Para aumentar a produtividade, tem de investir mais. Mas o Brasil investe 17% do PIB e tem de chegar a, pelo menos, 22% ou 24% para estar num grau de desenvolvimento importante.
Isso melhora a produtividade?
Sim, mas não é só isso. O Brasil também precisa investir mais em pesquisa e desenvolvimento. Hoje isso representa 1,3% do PIB. A Coreia investe 4,2%; a China, 2,3%. O Brasil tem de investir no mínimo o dobro.
Outro ponto: o Brasil tem uma economia muito fechada. As exportações e importações significam 18% do PIB. No México, 75%; na Alemanha, 80%; e na Colômbia, 105%. A economia fechada dificulta trazer inovação e ser mais competitivo. É claro que os empresários preferem uma economia mais fechada, pois querem estar protegidos da concorrência internacional.
Mas, no médio e longo prazos, é um problema para a competitividade da economia. O Brasil conta com 1% do comercio mundial. É nada. Uma economia de US$ 2 trilhões tem de ter um peso maior no mundo.
E qual o peso da questão fiscal na melhora da produtividade?
O setor público é muito pesado. O Estado tem a função de regular. Agora, tudo aquilo que o setor privado pode fazer melhor, o Estado não deve estar presente. Se não, o que ocorre? Lava Jato.
Como é possível um déficit nominal de 9% do PIB e déficit primário de quase 3%? A União Europeia tem uma regra que o déficit nominal não pode ser superior a 3% do PIB. A questão das reformas não é ideologia. É um grande esforço necessário. A agenda estratégica do País precisa redirecionar o perímetro do Estado.
E qual será o papel do BNDES?
A estratégia do BNDES é quase a estratégia do Brasil. Temos dedicados dias e noites a esse projeto, que nos obrigou a estudar todos os setores do País e quais os fatores de desenvolvimento. O papel do BNDES pode ser estruturante para o futuro da economia.
Qual será o foco do BNDES?
Achamos que o futuro do Brasil está na média empresa. O País tem médias empresas que podem ser muito interessantes e podem se desenvolver bastante. Mas elas convivem com um problema: não há crédito.
Gosto sempre de dar o exemplo da Alemanha. O país não vive só da Siemens e da Mercedes. Ele vive das médias empresas, que são internacionalizadas, investem muito em pesquisa e desenvolvimento.
O peso das exportações no PIB na Alemanha é 80%. São essas empresas, muitas delas médias, que são proativas no mercado mundial. Então, achamos que o Brasil tem de olhar mais a média empresa. Esse é um dos segmentos que vai ser muito importante para a geração de trabalho e de emprego e maior internacionalização. Nesse caso, tem de combinar com os bancos.

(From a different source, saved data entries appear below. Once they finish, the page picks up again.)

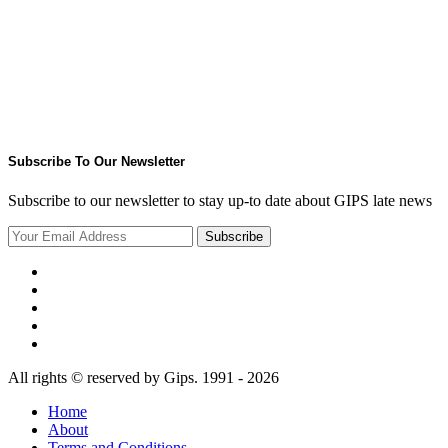
Subscribe To Our Newsletter
Subscribe to our newsletter to stay up-to date about GIPS late news
Subscribe
All rights © reserved by Gips. 1991 - 2026
Home
About
Terms and Conditions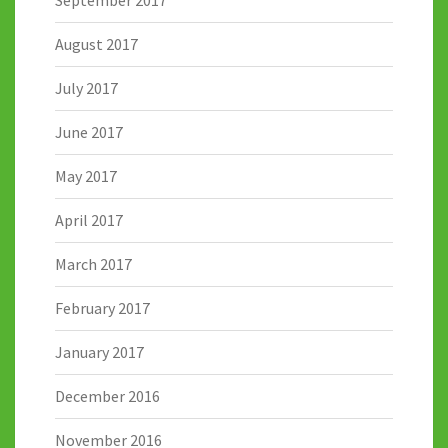
August 2017
July 2017
June 2017
May 2017
April 2017
March 2017
February 2017
January 2017
December 2016
November 2016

Os bancos ainda não conseguiram encontrar um modelo adequado para as pequenas e médias empresas. O setor bancário é muito forte no Brasil, mas vai passar por uma fase de mudanças porque os spreads são muito elevados e o custo de capital alto. Achamos que eles têm de melhorar a eficiência.

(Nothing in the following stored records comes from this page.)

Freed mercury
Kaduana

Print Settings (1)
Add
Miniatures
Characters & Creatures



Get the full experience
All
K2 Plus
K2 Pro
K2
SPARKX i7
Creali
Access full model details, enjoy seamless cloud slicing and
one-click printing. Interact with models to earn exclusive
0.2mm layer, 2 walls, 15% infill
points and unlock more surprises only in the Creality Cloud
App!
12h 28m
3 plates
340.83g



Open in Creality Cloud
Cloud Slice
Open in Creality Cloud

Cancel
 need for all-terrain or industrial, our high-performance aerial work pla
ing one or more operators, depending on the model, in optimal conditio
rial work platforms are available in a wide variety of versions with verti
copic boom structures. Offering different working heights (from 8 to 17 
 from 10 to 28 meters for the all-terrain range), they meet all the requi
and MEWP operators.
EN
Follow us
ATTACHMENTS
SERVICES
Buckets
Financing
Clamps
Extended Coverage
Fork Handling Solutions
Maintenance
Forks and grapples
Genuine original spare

Os bancos acham que são muito eficientes, mas quando comparamos com outros internacionais, a realidade não é assim. Os bancos têm eficiência porque têm receitas altas e spreads elevados. Para o bem da economia, esses spreads têm de ser reduzido.

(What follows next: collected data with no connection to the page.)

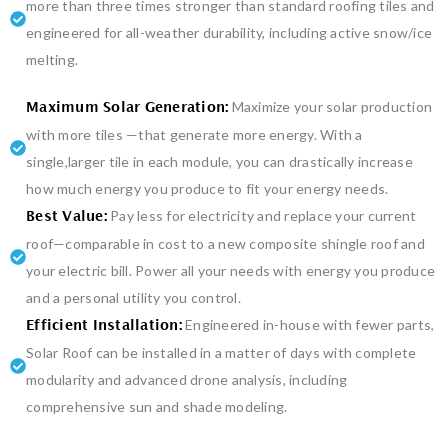
more than three times stronger than standard roofing tiles and
engineered for all-weather durability, including active snow/ice
melting.
Maximize your solar production
Maximum Solar Generation:
with more tiles —that generate more energy. With a
single,larger tile in each module, you can drastically increase
how much energy you produce to fit your energy needs.
Pay less for electricity and replace your current
Best Value:
roof—comparable in cost to a new composite shingle roof and
your electric bill. Power all your needs with energy you produce
and a personal utility you control.
Engineered in-house with fewer parts,
Efficient Installation:
Solar Roof can be installed in a matter of days with complete
modularity and advanced drone analysis, including
comprehensive sun and shade modeling.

Os bancos são ineficientes?
No Brasil, os custos operacionais sobre volume de ativos são 4,5% e na Europa e Estados Unidos, 2% e 2,5%.
Por que esse custo é alto?
Por vários motivos: tem muito pessoal, contingências trabalhistas e elevado peso das provisões para crédito. Isso quer dizer que os modelos de riscos dos bancos não são muito eficazes. Eles têm de provisionar muito. O modelo não é bom.
E o setor de infraestrutura?
Essa é uma área que será muito importante para elevar a produtividade e competitividade do País. Mas também precisará de plano estratégico para os próximos anos. É necessário ter um racional estratégico e prioridade porque não há recursos ilimitados. Em dez anos, calculamos que o País terá de investir R$ 300 bilhões por ano. É preciso criar disciplina e prioridades.